The screenshot below shows the Inspect SDK tool reporting that the error icon now has a UIA Name property of "Error icon", and that it's being exposed through the Control view of the UIA tree.

Figure 8: The Inspect SDK tool reporting that the error icon has a UIA Name property of "Error icon", and its IsControlElement property is True.

 

In general, if the framework makes it practical to remove purely decorative images and icons from the Control view of the UIA tree, then that action should be taken, in order to provide the most efficient experience as possible for your customers. If it is not practical to remove them from the Control view of the UIA tree, then give them helpful accessible names in order to convey their meaning to your customers. You may feel in some cases that it's not worth setting an accessible name on an image because the image isn't important to your customer, but how does your customer know that? If they encounter a nameless image, they can't know whether the image matters to them or not.

Important: While the code snippets in this post don't include the localization of strings, any UIA Name or HelpText property string must be localized just as any string presented visually is.

 

Summary

Validation of data supplied at a form is standard practice, and it's common for an icon to appear by a field when data entered at the field is not as expected. Sometimes a form field might always present some instructional text, with a description of exactly what "valid" input means at the field.
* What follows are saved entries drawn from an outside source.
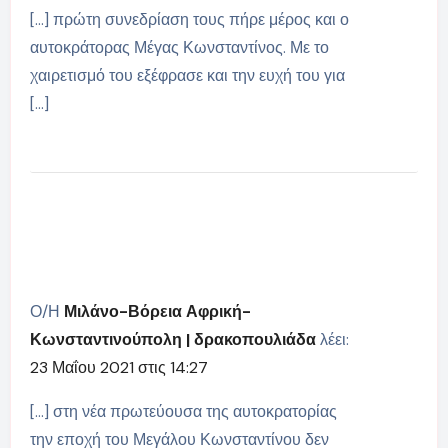
[…] πρώτη συνεδρίαση τους πήρε μέρος και ο
αυτοκράτορας Μέγας Κωνσταντίνος. Με το
χαιρετισμό του εξέφρασε και την ευχή του για
[…]
Ο/Η
Μιλάνο-Βόρεια Αφρική-
Κωνσταντινούπολη | δρακοπουλιάδα
λέει:
23 Μαΐου 2021 στις 14:27
[…] στη νέα πρωτεύουσα της αυτοκρατορίας
την εποχή του Μεγάλου Κωνσταντίνου δεν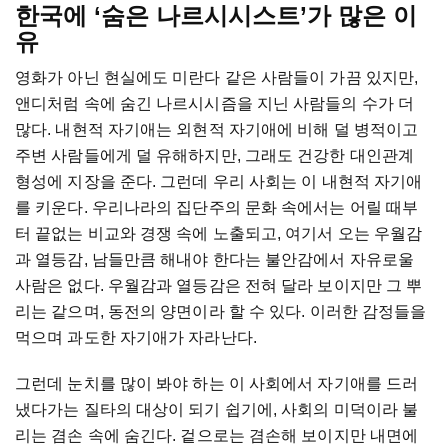
한국에 ‘숨은 나르시시스트’가 많은 이
유
영화가 아닌 현실에도 미란다 같은 사람들이 가끔 있지만,
앤디처럼 속에 숨긴 나르시시즘을 지닌 사람들의 수가 더
많다. 내현적 자기애는 외현적 자기애에 비해 덜 병적이고
주변 사람들에게 덜 유해하지만, 그래도 건강한 대인관계
형성에 지장을 준다. 그런데 우리 사회는 이 내현적 자기애
를 키운다. 우리나라의 집단주의 문화 속에서는 어릴 때부
터 끝없는 비교와 경쟁 속에 노출되고, 여기서 오는 우월감
과 열등감, 남들만큼 해내야 한다는 불안감에서 자유로울
사람은 없다. 우월감과 열등감은 전혀 달라 보이지만 그 뿌
리는 같으며, 동전의 양면이라 할 수 있다. 이러한 감정들을
먹으며 과도한 자기애가 자라난다.
그런데 눈치를 많이 봐야 하는 이 사회에서 자기애를 드러
냈다가는 질타의 대상이 되기 쉽기에, 사회의 미덕이라 불
리는 겸손 속에 숨긴다. 겉으로는 겸손해 보이지만 내면에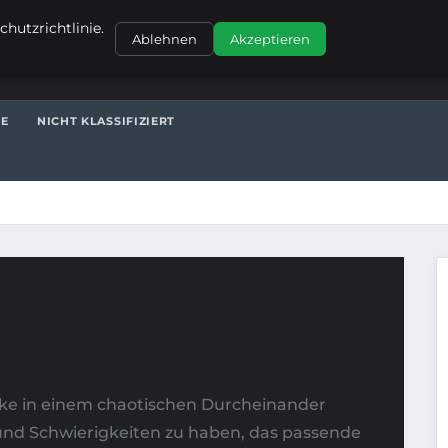
KONTAKT
hutzrichtlinie.
Ablehnen
Akzeptieren
TE
NICHT KLASSIFIZIERT
ücke in einem chaotischen Durcheinander
n und Schwierigkeiten zu haben, das passende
But often the only way for a customer to learn what's valid, is through interaction with the helpful information that gets presented following the input of invalid data.
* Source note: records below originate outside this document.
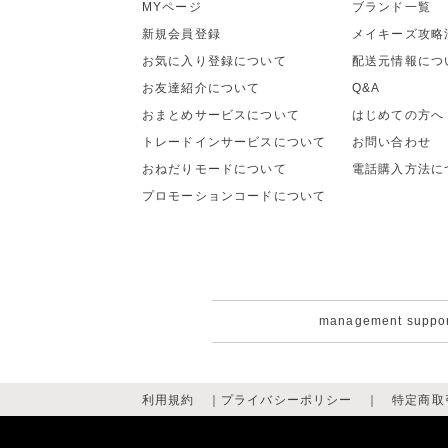
MYページ
ブランド一覧
新規会員登録
メイキーズ攻略
お気に入り登録について
配送元情報につ
お友達紹介について
Q&A
おまとめサービスについて
はじめての方へ
トレードインサービスについて
お問い合わせ
おねだりモードについて
電話購入方法に
プロモーションコードについて
management suppo
利用規約
｜
プライバシーポリシー
｜
特定商取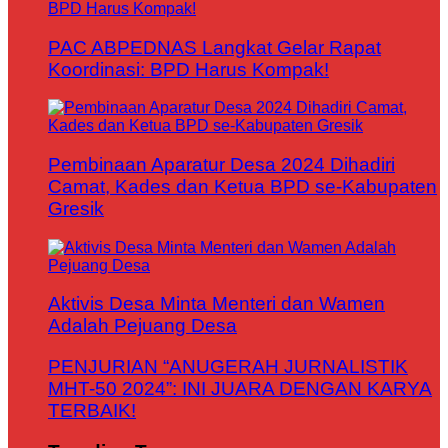
PAC ABPEDNAS Langkat Gelar Rapat
Koordinasi: BPD Harus Kompak!
Pembinaan Aparatur Desa 2024 Dihadiri
Camat, Kades dan Ketua BPD se-Kabupaten
Gresik
Aktivis Desa Minta Menteri dan Wamen
Adalah Pejuang Desa
PENJURIAN “ANUGERAH JURNALISTIK
MHT-50 2024”: INI JUARA DENGAN KARYA
TERBAIK!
If your UI follows that model, consider how your customers can efficiently leverage that helpful information regardless of the following:

  • The mechanism used for inputting at the device, including touch, mouse, or keyboard.
  • The mechanism used for consuming information presented by the app, including visuals, or screen reader audio.
  • Your customer has some level of color blindness, or uses a magnifier or high contrast theme when consuming the screen visuals.

 

Your customers might use some form of input or output mechanism that I've not explicitly called out in this post. For example, speech input or eye gaze input, and use of a braille device. But in general, if you've built UI which is fully accessible to customers using touch, mouse, or a keyboard, and for customers who are sighted or who use a screen reader, then your UI will also be accessible to customers who use other forms of input and output.

So next time you encounter a form field which shows an error icon with a tooltip, consider who's blocked from accessing that tooltip's helpful information.

And thanks for making sure that all your helpful information is efficiently accessible to all your customers!